What you will do » Read the records below and copy each line that contains "Chae".

────────────────────────────────────────

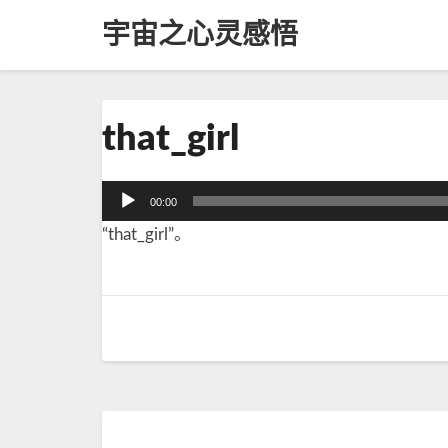
宇宙之心灵感悟
t
that_girl
h
a
t
音
00:00
_
频
“that_girl”。
g
播
i
放
r
器
l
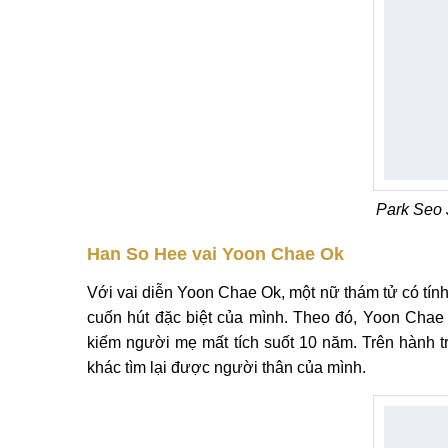
Park Seo 
Han So Hee vai Yoon Chae Ok
Với vai diễn Yoon Chae Ok, một nữ thám tử có tín
cuốn hút đặc biệt của mình. Theo đó, Yoon Chae 
kiếm người mẹ mất tích suốt 10 năm. Trên hành tr
khác tìm lại được người thân của mình.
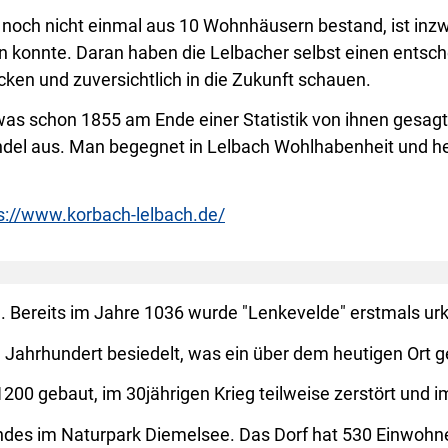
noch nicht einmal aus 10 Wohnhäusern bestand, ist inzw
 konnte. Daran haben die Lelbacher selbst einen entsche
ken und zuversichtlich in die Zukunft schauen.
was schon 1855 am Ende einer Statistik von ihnen gesagt
ndel aus. Man begegnet in Lelbach Wohlhabenheit und 
s://www.korbach-lelbach.de/
ch. Bereits im Jahre 1036 wurde "Lenkevelde" erstmals u
Jahrhundert besiedelt, was ein über dem heutigen Ort gel
200 gebaut, im 30jährigen Krieg teilweise zerstört und
andes im Naturpark Diemelsee. Das Dorf hat 530 Einwoh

────────────────────────────────────────

Written answer »
Han So Hee vai Yoon Chae Ok
Với vai diễn Yoon Chae Ok, một nữ thám tử có tín
cuốn hút đặc biệt của mình. Theo đó, Yoon Chae 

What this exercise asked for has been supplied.